Caramel is a gooey treat that is part of many kinds of candy and desserts. While the recipes may all be different, they are all based on caramelized sugar (melted sugar). When you heat sugar (sucrose) crystals, the sugar begins to melt. Once it melts it breaks apart into to smaller sugar molecules (glucose and fructose). These smaller sugars undergo complex reactions, which cause the color of the solution to change from clear to the familiar caramel color. In fact, caramel is sometimes used as a food coloring—look for caramel color on food labels.

You can caramelize sugar at home on your stove or in the microwave. Making caramel on the stove can be a little tricky, but the microwave makes it easy. Be very careful—the sugar gets very, very hot. Protect your hands and any surfaces where you might put the caramel.

Carmelized Sugar

Materials

  • 1/2 cup sugar
  • 1/4 cup light corn syrup
  • 2 cup Pyrex measuring cup (be sure to use Pyrex, or something similar—the sugar gets too hot for regular glass)
  • A metal cookie sheet, lined with aluminum foil

Caramel (1)

1) Mix the corn syrup and the sugar in the Pyrex measuring cup. Make sure all the sugar is moistened.

2) Put the mixture in the microwave. Microwave for one minute and then check the solution. Is it bubbling? Has the color started to change from white to clear to tan? (The exact time this takes will depend on your particular microwave oven.)

Caramel (2)

3) Continue to microwave for one-minute intervals, checking for bubbling and color changes after each minute. Once the mixture starts to darken, remove it from the microwave and place the measuring cup on a hot plate (or other heat safe spot). The color will continue to deepen, even after you remove the cup from the microwave. BE CAREFUL—the syrup is extremely hot!

4) Let the mixture sit for a few minutes, until the color stops changing. If you would like a darker caramel, you can put the cup back in the microwave for 10-15 seconds.

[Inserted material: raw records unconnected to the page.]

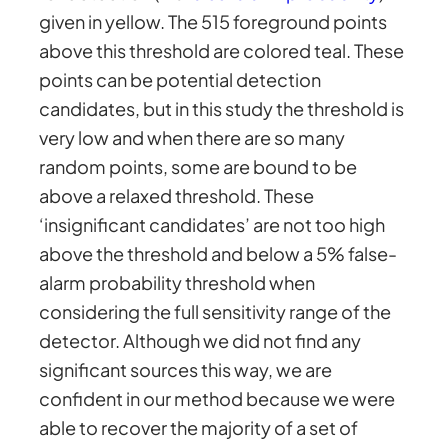
given in yellow. The 515 foreground points
above this threshold are colored teal. These
points can be potential detection
candidates, but in this study the threshold is
very low and when there are so many
random points, some are bound to be
above a relaxed threshold. These
‘insignificant candidates’ are not too high
above the threshold and below a 5% false-
alarm probability threshold when
considering the full sensitivity range of the
detector. Although we did not find any
significant sources this way, we are
confident in our method because we were
able to recover the majority of a set of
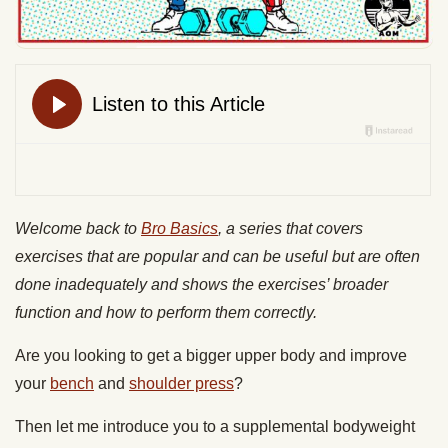
Welcome back to
Bro Basics
, a series that covers
exercises that are popular and can be useful but are often
done inadequately and shows the exercises’ broader
function and how to perform them correctly.
Are you looking to get a bigger upper body and improve
your
bench
and
shoulder press
?
Then let me introduce you to a supplemental bodyweight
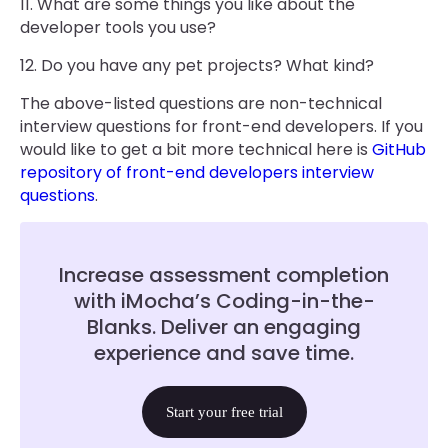
11. What are some things you like about the
developer tools you use?
12. Do you have any pet projects? What kind?
The above-listed questions are non-technical
interview questions for front-end developers. If you
would like to get a bit more technical here is
GitHub
repository of front-end developers interview
questions
.
Increase assessment completion
with iMocha’s Coding-in-the-
Blanks. Deliver an engaging
experience and save time.
Start your free trial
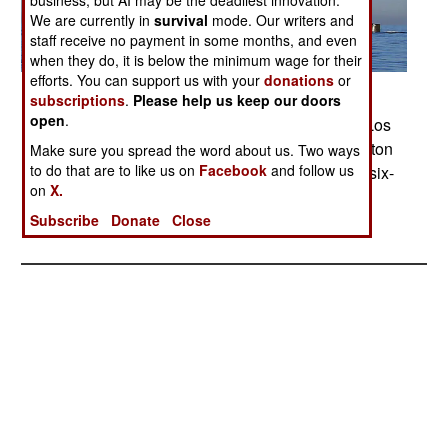
business, but AI may be the deadliest innovation.
We are currently in
survival
mode. Our writers and
staff receive no payment in some months, and even
when they do, it is below the minimum wage for their
efforts. You can support us with your
donations
or
Posted: 10/01/2009
subscriptions
.
Please help us keep our doors
open
.
Air and water gush from the ballast tanks of the Los
Angeles-class fast attack submarine USS Hampton
Make sure you spread the word about us. Two ways
to do that are to like us on
Facebook
and follow us
as it submerges off the coast of San Diego for a six-
on
X.
month deployment in the western Pacific Ocean.
Photo by Chief Petty Officer Michael Murphy
Subscribe
Donate
Close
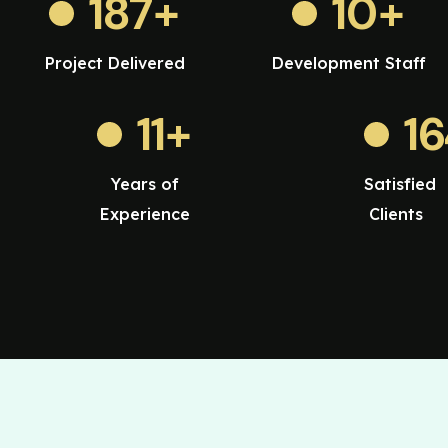
187
+
10
+
Project Delivered
Development Staff
11
+
1
Years of
Satisfied
Experience
Clients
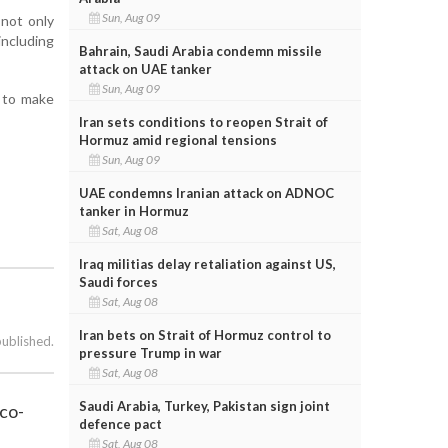
Sun, Aug 09
 not only
including
Bahrain, Saudi Arabia condemn missile
attack on UAE tanker
Sun, Aug 09
m to make
Iran sets conditions to reopen Strait of
Hormuz amid regional tensions
Sun, Aug 09
UAE condemns Iranian attack on ADNOC
tanker in Hormuz
Sat, Aug 08
Iraq militias delay retaliation against US,
Saudi forces
Sat, Aug 08
Iran bets on Strait of Hormuz control to
published.
pressure Trump in war
Sat, Aug 08
Saudi Arabia, Turkey, Pakistan sign joint
eco-
defence pact
Sat, Aug 08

Once the color is to your liking, pour the caramel onto the prepared cookie sheet.

Caramel (3)

5) Let the caramel cool. Once it is cool, you can break it by banging the caramel and cracking it into bite sized pieces.

6) You can eat the caramel once it is cool. Note: this caramel is hard, like a lollipop. Soft caramels also include other ingredients like butter or cream.

Why do you add corn syrup?

If the sugar happens to turn back into crystals, the caramel will taste gritty, instead of smooth. Mixing in some corn syrup helps to make sure that crystals don’t reform.